Я вообще какая-то ненаблюдательная. И несообразительная. Нужно было хватать ноги в руки и прыгать в окно, которое кто-то добрый забыл закрыть, но я же была с головой поглощена тем, что корчила рожи, морщила лоб и вообще вытащила язык наружу, пытаясь очистить его от странного неприятного привкуса, а также остудить, не замечая, что дядя мой плевок воспринял близко к сердцу и сейчас в его голове зрел план мести, а именно: он, не найдя под рукой ничего более подходящего (ну, не кофе же, в самом деле, себя лишать), опустошил на мою черепушку сахарницу, которая была наполнена каким-то шутником солью. Так что теперь я была вся покрыта солью, которая своими наждачными крупинками затесалась в моих волосах, залезла под одежду, а также свою очередную порцию «белой смерти» получил мой язык, который еще от первой-то не оправился. Ощущения не из приятных. И это сделал дядя? Разумный взрослый человек? Отец троих детей?
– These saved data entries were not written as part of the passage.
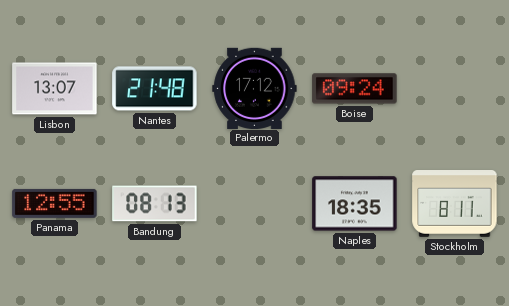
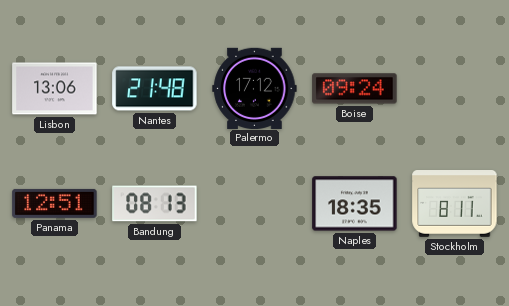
Lisbon: 13:07 -> 13:06
Panama: 12:55 -> 12:51
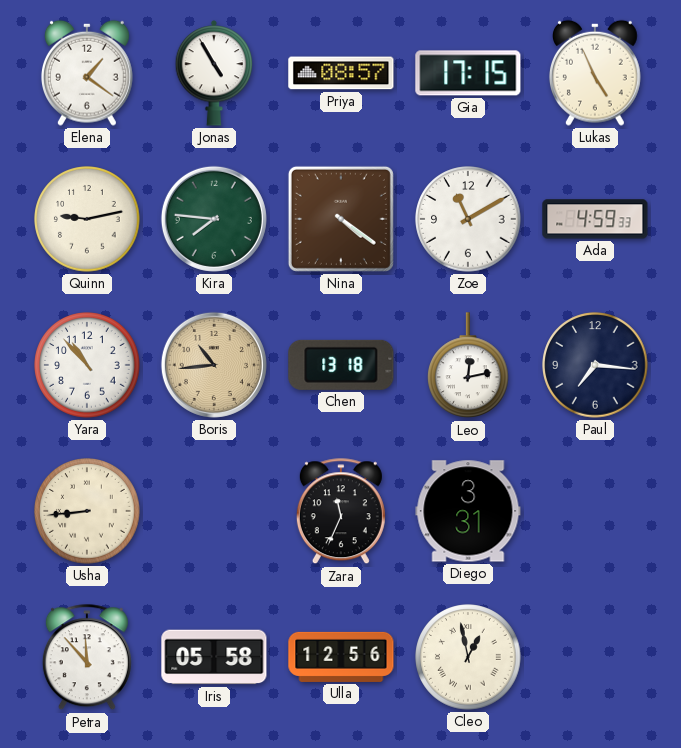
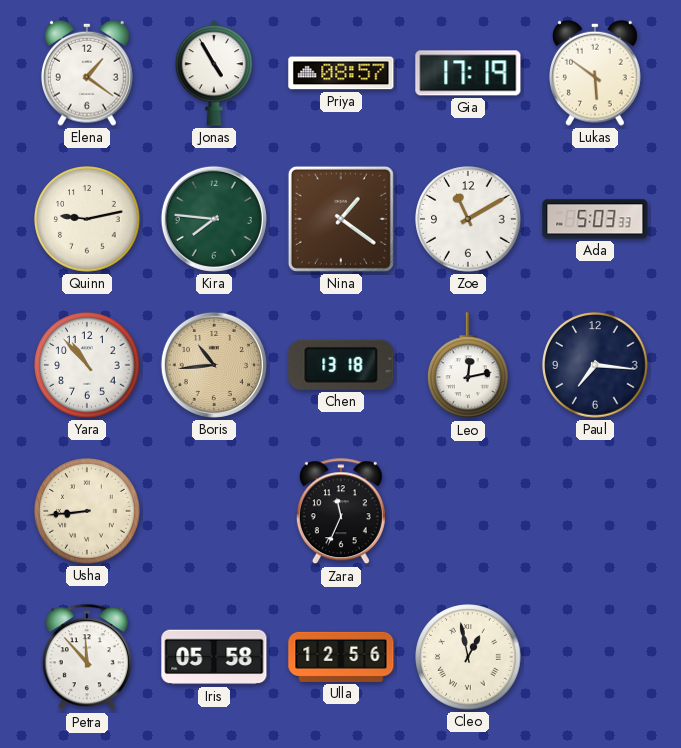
Gia: 17:15 -> 17:19
Lukas: 4:56 -> 5:51
Nina: 4:21 -> 1:21
Ada: 4:59 -> 5:03
Diego: 3:31 -> none
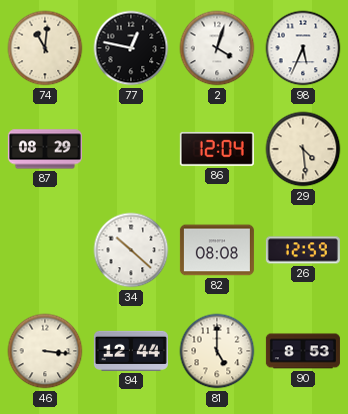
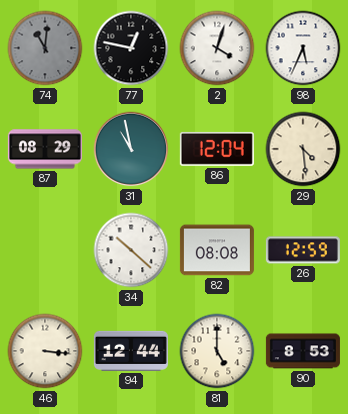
74 dial: cream -> grey
31: none -> 10:58
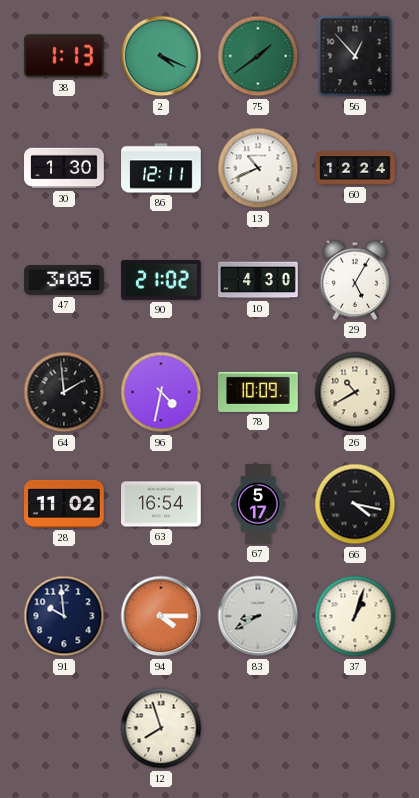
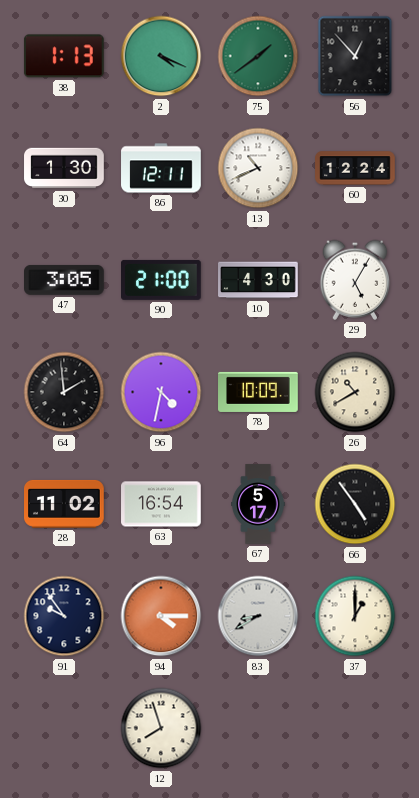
90: 21:02 -> 21:00
66: 4:17 -> 4:54
91: 9:59 -> 9:54
37: 1:03 -> 1:00
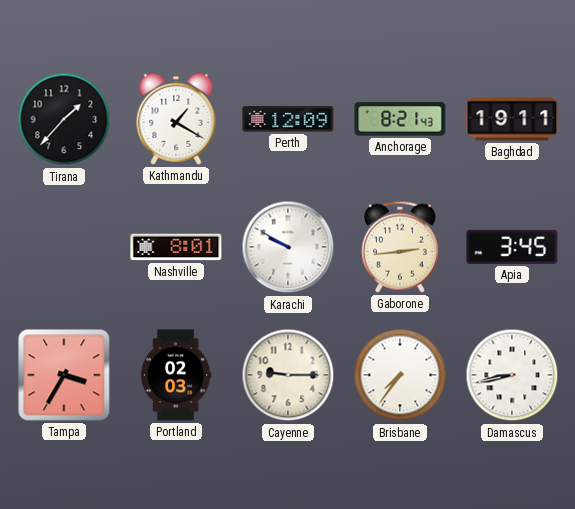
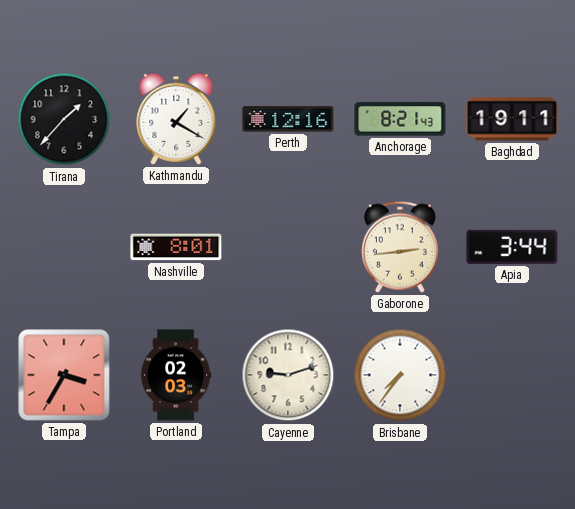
Perth: 12:09 -> 12:16
Karachi: 9:50 -> none
Apia: 3:45 -> 3:44
Cayenne: 9:15 -> 9:12
Damascus: 8:43 -> none
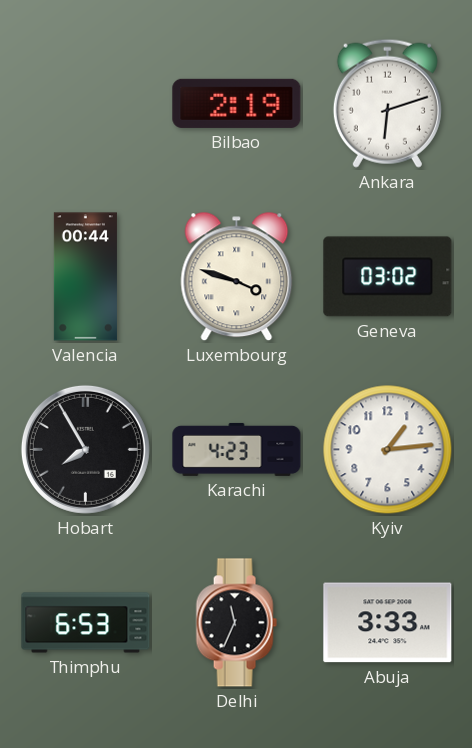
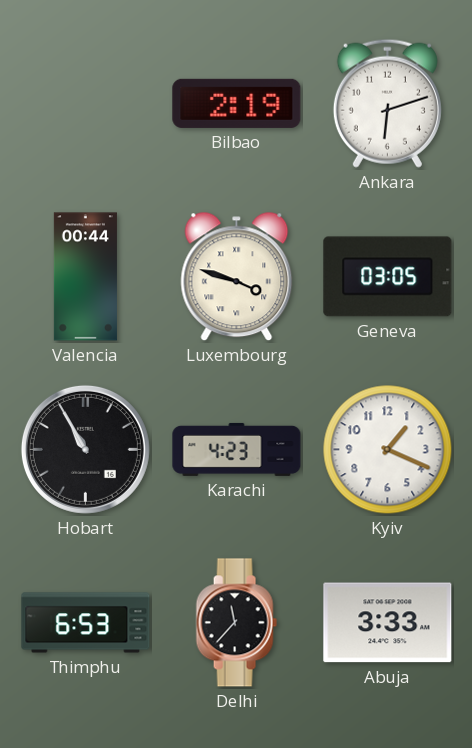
Geneva: 03:02 -> 03:05
Hobart: 7:55 -> 10:55
Kyiv: 1:14 -> 1:19
Delhi: 11:34 -> 11:37
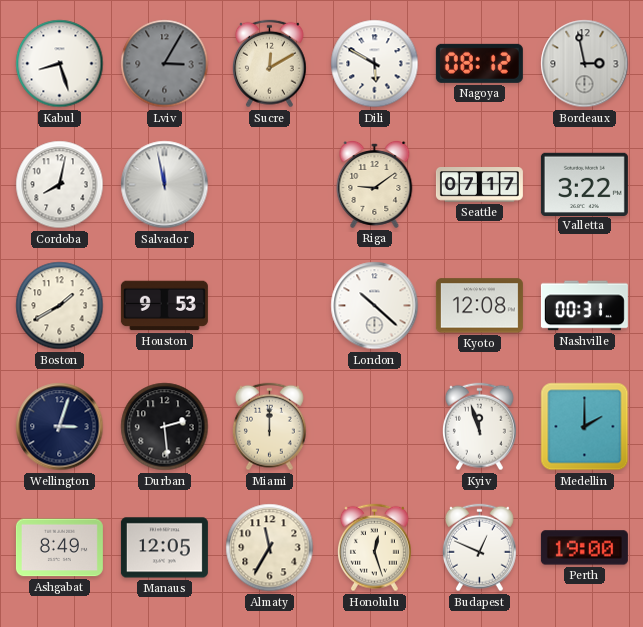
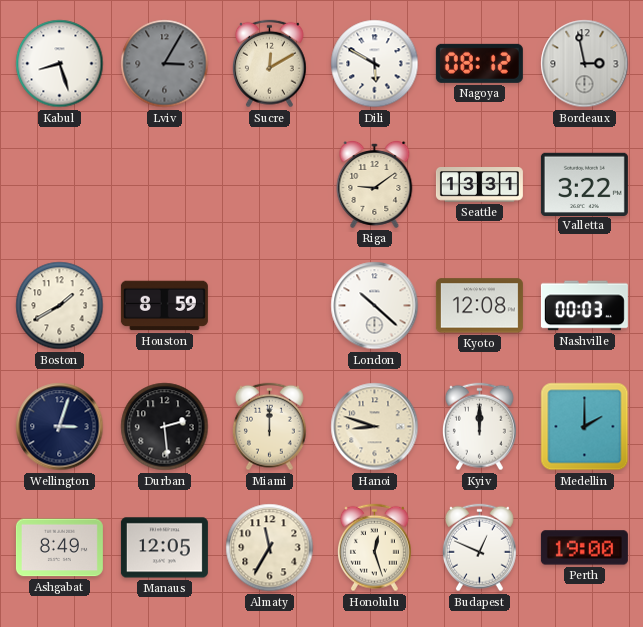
Cordoba: 8:02 -> none
Salvador: 11:58 -> none
Seattle: 07:17 -> 13:31
Houston: 9:53 -> 8:59
Nashville: 00:31 -> 00:03
Hanoi: none -> 8:48
Kyiv: 11:57 -> 12:00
Егор, еле сдерживая смех, стоял в сторонке, а дядя с довольным видом и чувством выполненного долга покинул помещение, отправившись досматривать сны, при этом его лицо перекосила широкая улыбка.

– Доброе утро, дети, – помахал он нам на прощание.

Даже ответить нечего.

Брат, все же переборов себя, проводил меня к раковине, чтобы я промыла язык, по пути смахнув с меня крупицы соли прямо на пол к конфетам и печенюшкам. При этом он молчал, будто боясь, что если раскроет рот, то смешинки так и посыплются из него, засыпав меня с ног до головы.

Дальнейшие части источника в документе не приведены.